━━━ Recorded information ━━━

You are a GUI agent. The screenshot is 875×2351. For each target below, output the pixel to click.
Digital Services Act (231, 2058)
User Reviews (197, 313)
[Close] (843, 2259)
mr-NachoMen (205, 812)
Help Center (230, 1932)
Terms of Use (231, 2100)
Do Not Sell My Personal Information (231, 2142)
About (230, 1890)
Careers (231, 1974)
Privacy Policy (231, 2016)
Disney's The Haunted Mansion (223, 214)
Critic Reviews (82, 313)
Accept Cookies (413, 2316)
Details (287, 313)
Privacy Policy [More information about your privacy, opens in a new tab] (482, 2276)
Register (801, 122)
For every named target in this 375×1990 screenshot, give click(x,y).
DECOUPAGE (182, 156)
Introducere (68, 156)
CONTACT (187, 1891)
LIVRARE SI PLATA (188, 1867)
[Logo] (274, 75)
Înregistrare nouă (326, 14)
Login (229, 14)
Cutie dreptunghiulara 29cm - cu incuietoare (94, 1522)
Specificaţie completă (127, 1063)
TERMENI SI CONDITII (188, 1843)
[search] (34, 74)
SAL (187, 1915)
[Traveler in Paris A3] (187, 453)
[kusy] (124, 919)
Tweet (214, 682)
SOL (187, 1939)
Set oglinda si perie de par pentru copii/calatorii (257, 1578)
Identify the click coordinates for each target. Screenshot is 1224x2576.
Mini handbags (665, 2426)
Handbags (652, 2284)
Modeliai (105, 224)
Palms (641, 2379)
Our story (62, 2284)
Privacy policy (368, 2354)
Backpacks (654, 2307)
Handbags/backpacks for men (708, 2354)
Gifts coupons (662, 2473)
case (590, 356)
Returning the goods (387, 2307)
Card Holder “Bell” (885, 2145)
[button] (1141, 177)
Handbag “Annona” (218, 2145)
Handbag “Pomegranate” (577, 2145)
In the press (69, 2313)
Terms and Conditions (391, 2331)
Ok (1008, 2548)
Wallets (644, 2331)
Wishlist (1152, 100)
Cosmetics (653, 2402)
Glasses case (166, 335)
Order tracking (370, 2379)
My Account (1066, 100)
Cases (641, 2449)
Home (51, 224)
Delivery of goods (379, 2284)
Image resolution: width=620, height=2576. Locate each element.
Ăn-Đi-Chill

━━━

What to do = Transcribe only the trailing portion of the entries above: the line that contains "Login (229, 14)" and each line after it.

Solution for this exercise =
Login (229, 14)
Cutie dreptunghiulara 29cm - cu incuietoare (94, 1522)
Specificaţie completă (127, 1063)
TERMENI SI CONDITII (188, 1843)
[search] (34, 74)
SAL (187, 1915)
[Traveler in Paris A3] (187, 453)
[kusy] (124, 919)
Tweet (214, 682)
SOL (187, 1939)
Set oglinda si perie de par pentru copii/calatorii (257, 1578)
Identify the click coordinates for each target. Screenshot is 1224x2576.
Mini handbags (665, 2426)
Handbags (652, 2284)
Modeliai (105, 224)
Palms (641, 2379)
Our story (62, 2284)
Privacy policy (368, 2354)
Backpacks (654, 2307)
Handbags/backpacks for men (708, 2354)
Gifts coupons (662, 2473)
case (590, 356)
Returning the goods (387, 2307)
Card Holder “Bell” (885, 2145)
[button] (1141, 177)
Handbag “Annona” (218, 2145)
Handbag “Pomegranate” (577, 2145)
In the press (69, 2313)
Terms and Conditions (391, 2331)
Ok (1008, 2548)
Wallets (644, 2331)
Wishlist (1152, 100)
Cosmetics (653, 2402)
Glasses case (166, 335)
Order tracking (370, 2379)
My Account (1066, 100)
Cases (641, 2449)
Home (51, 224)
Delivery of goods (379, 2284)
Image resolution: width=620, height=2576. Locate each element.
Ăn-Đi-Chill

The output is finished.